Assignment: Copy each line of the entries that includes the word "dans".

Input data:
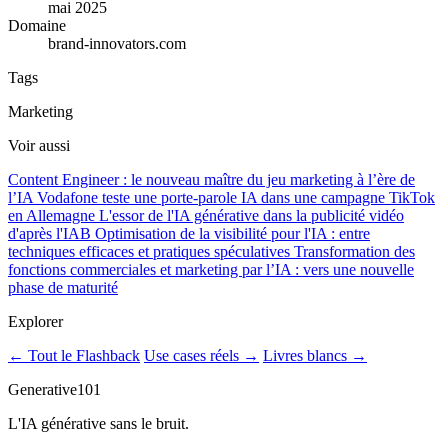
mai 2025
Domaine
brand-innovators.com
Tags
Marketing
Voir aussi
Content Engineer : le nouveau maître du jeu marketing à l’ère de
l’IA
Vodafone teste une porte-parole IA dans une campagne TikTok
en Allemagne
L'essor de l'IA générative dans la publicité vidéo
d'après l'IAB
Optimisation de la visibilité pour l'IA : entre
techniques efficaces et pratiques spéculatives
Transformation des
fonctions commerciales et marketing par l’IA : vers une nouvelle
phase de maturité
Explorer
← Tout le Flashback
Use cases réels →
Livres blancs →
Generative101
L'IA générative sans le bruit.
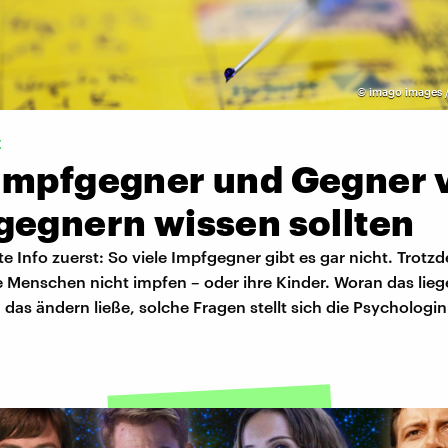
©
imago images /
t
Impfgegner und Gegner 
gegnern wissen sollten
te Info zuerst: So viele Impfgegner gibt es gar nicht. Trotz
 Menschen nicht impfen – oder ihre Kinder. Woran das lie
 das ändern ließe, solche Fragen stellt sich die Psychologin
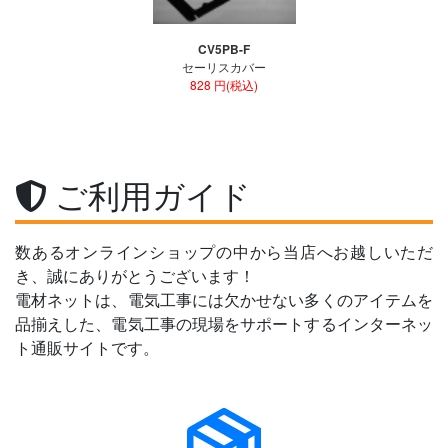
CV5PB-F
セーリスカバー
828 円(税込)
ご利用ガイド
数あるオンラインショップの中から当店へお越しいただ
き、誠にありがとうございます！
電材ネットは、電気工事には欠かせない多くのアイテムを
品揃えした、電気工事の現場をサポートするインターネッ
ト通販サイトです。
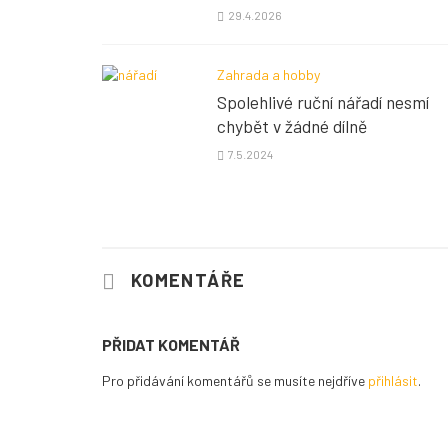
29.4.2026
Zahrada a hobby
Spolehlivé ruční nářadí nesmí
chybět v žádné dílně
7.5.2024
KOMENTÁŘE
PŘIDAT KOMENTÁŘ
Pro přidávání komentářů se musíte nejdříve
přihlásit
.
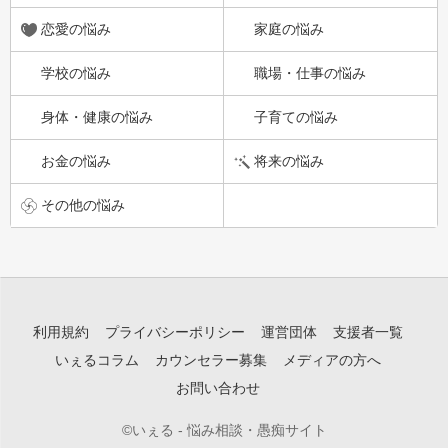
恋愛の悩み
家庭の悩み
学校の悩み
職場・仕事の悩み
身体・健康の悩み
子育ての悩み
お金の悩み
将来の悩み
その他の悩み
利用規約
プライバシーポリシー
運営団体
支援者一覧
いぇるコラム
カウンセラー募集
メディアの方へ
お問い合わせ
©いぇる - 悩み相談・愚痴サイト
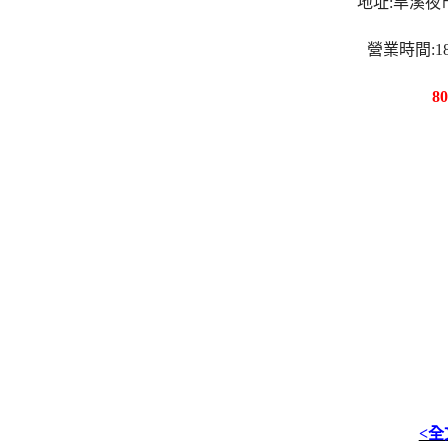
地址:旱溪夜
營業時間:18
8
<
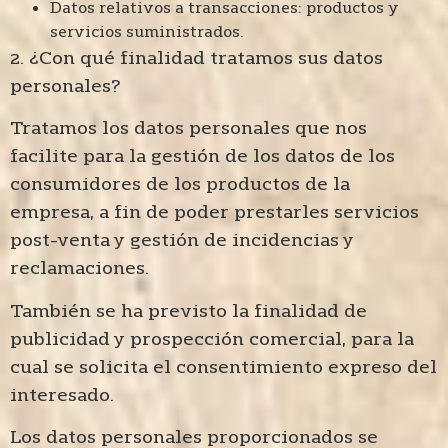
Datos relativos a transacciones: productos y
servicios suministrados.
2. ¿Con qué finalidad tratamos sus datos
personales?
Tratamos los datos personales que nos
facilite para la gestión de los datos de los
consumidores de los productos de la
empresa, a fin de poder prestarles servicios
post-venta y gestión de incidencias y
reclamaciones.
También se ha previsto la finalidad de
publicidad y prospección comercial, para la
cual se solicita el consentimiento expreso del
interesado.
Los datos personales proporcionados se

Reply to the exercise:
Vodafone teste une porte-parole IA dans une campagne TikTok
L'essor de l'IA générative dans la publicité vidéo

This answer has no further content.